‘Corruptor and corruptee’

Judging from the deluge of emails we received from our regular readers and a number of Filipinos abroad even from as far as South Africa — it is clear that the corruption involving the Bureau of Customs and the pork barrel system both hit a raw nerve. Some of the reactions we got on a recent business column we wrote titled “BOC: ‘Bureau of Corruption’” — gave all kinds of suggestions on how to eradicate the well-entrenched corruption at the Bureau of Customs. There was one suggestion that went so far as to propose that President Aquino himself not only hold office at the BOC but to take over the Bureau itself to keep a tight watch on the things going on, and prevent the “kapal muks powerful forces” from asking for “requests and favors.”

Others want a top-to-bottom shakeup — not just the port collectors that Customs Commissioners Ruffy Biazon ordered to vacate their posts preliminary to a revamp — to weed out the deeply rooted corruption that has festered in the Bureau for so many decades. Others also recommend privatization as another option to professionalize the agency. Many are convinced however that the systemic and systematic corruption in the BOC will not be stopped unless there is a new law that would totally abolish the Bureau and put a new system and a new agency into place by retiring all current personnel and replacing them with professionals like CPA lawyers who will be highly paid. 

The sad truth however is that the BOC is only one agency where corruption has been so deeply entrenched, with most — we are not saying all — departments and bureaus also infected with the virus of bribery and corruption.

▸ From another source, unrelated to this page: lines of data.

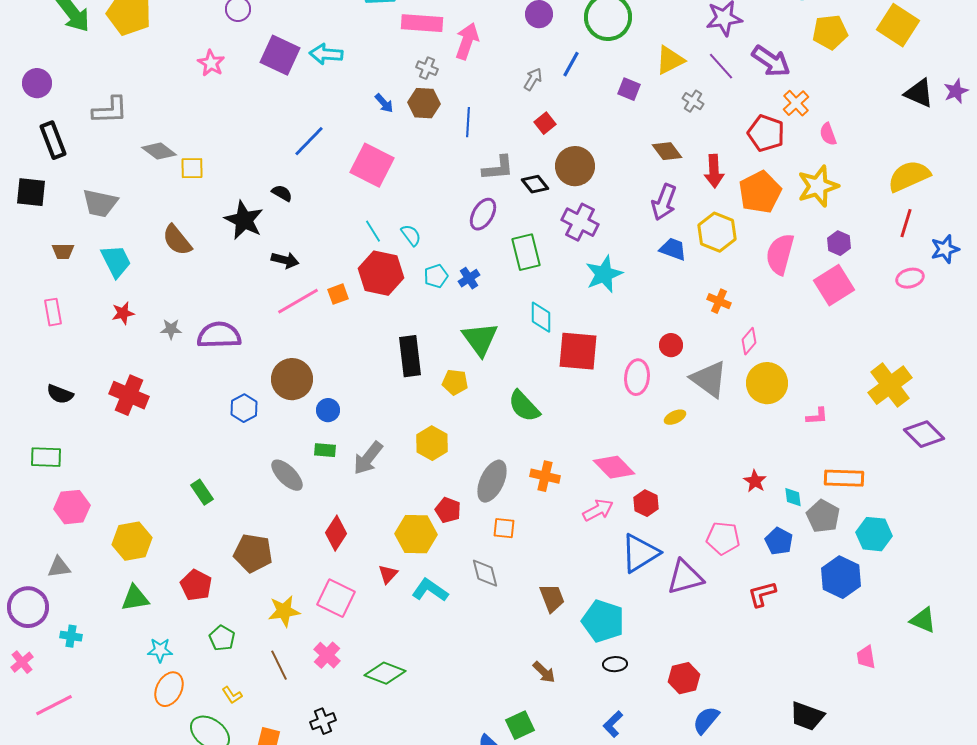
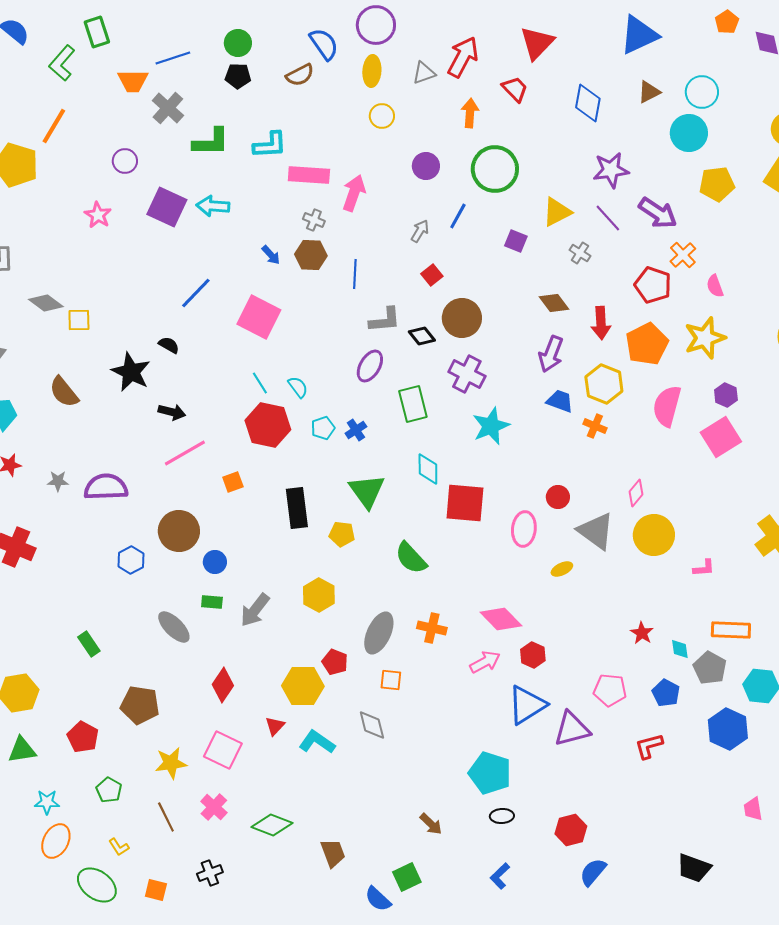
orange square: (338, 294) -> (233, 482), moved
orange cross: (719, 301) -> (595, 426), moved
brown trapezoid: (552, 598) -> (333, 853), moved

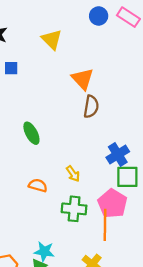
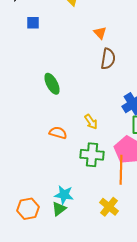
orange triangle: (83, 79) -> (100, 33), size x0.6

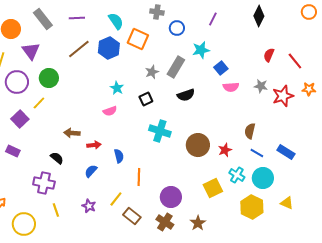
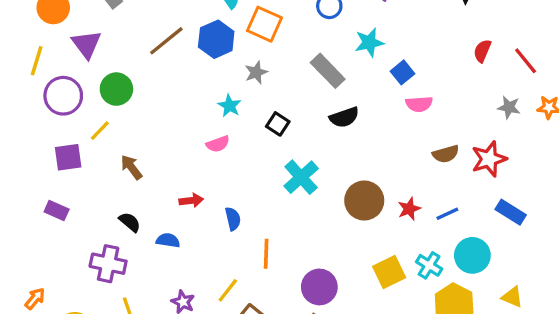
gray rectangle: (176, 67) -> (328, 71), turned -75
gray star: (152, 72) -> (256, 72), moved
gray star: (261, 86) -> (509, 107), moved
red star: (283, 96) -> (489, 159), moved
black square: (146, 99) -> (278, 124), turned -32
purple square: (20, 119) -> (68, 157), turned 36
cyan cross: (160, 131) -> (301, 177), turned 30
brown semicircle: (250, 131) -> (446, 154), moved, turned -119
brown arrow: (72, 133) -> (131, 167), moved, turned 49
blue line: (257, 153) -> (447, 214), moved, turned -56
blue semicircle: (91, 171) -> (168, 240), moved, turned 56
cyan cross: (237, 175) -> (429, 265), moved

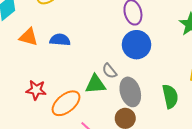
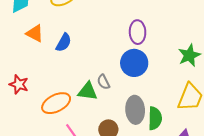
blue semicircle: (60, 40) -> (64, 43), turned 102
red star: (36, 90) -> (19, 84), moved
gray ellipse: (130, 92) -> (135, 110), moved

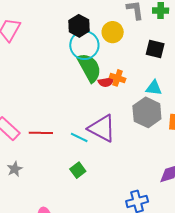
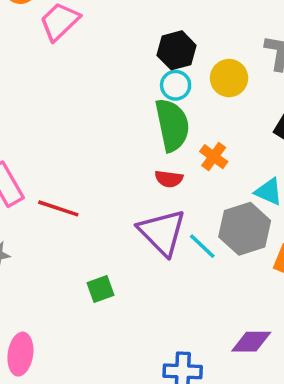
cyan circle: (84, 45) -> (176, 85), size x0.6
red semicircle: (106, 82) -> (169, 179), moved
cyan line: (79, 137) -> (202, 246), moved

But perhaps one of the most easily vulnerable to corruption is the Philippine National Police which was tagged by anti-corruption watchdog Transparency International in its latest “Global Corruption Barometer” as the most corrupt institution in the Philippines. Surveys clearly show that Filipinos perceive policemen as “bantay salakay,” with the PNP afflicted not just by a culture of corruption but a “rubout syndrome” as seen by the incidents in Atimonan and the recent Ozamiz/Cadavero debacle.

Even more embarrassing are revelations that PNP applicants and newbie cops cheated in the entrance and promotion examinations — with the cheating discovered through a computer-aided answer pattern analysis that revealed a disturbingly consistent and statistically unbelievable pattern of same wrong answers, of all things! While the anomaly occurred in Mindanao, people couldn’t help but wonder if the same situation has also occurred in other parts of the country and just how long this has been going on considering the absence of computer technology in the past.

Aside from the PNP, another government entity that’s been hogging news headlines lately is the Department of Transportation and Communications with tales of bribery and corruption amounting to multimillions. Aside from the MRT-3 expansion, another big-ticket project being questioned involves the P3.8 billion licensing contract where irregularities in the bidding are alleged once again. And let’s not forget the “pork” where barrels of funds were apparently wasted due to fake non-government organizations proposing non-existent projects. It may well be that the legislators themselves are not aware that the NGOs that asked them for funds are bogus, but it’s not unlikely that someone somewhere within their staff knew that pork barrel funds are being funneled to ghost projects.

It’s quite obvious that money, drugs, smuggling, illegal gambling and tax evasion are key elements of bribery and corruption. But perhaps more importantly, people have to examine what factors really comprise the “heart and soul” of corruption — and that could only happen if there is a corruptor and a “corruptee.”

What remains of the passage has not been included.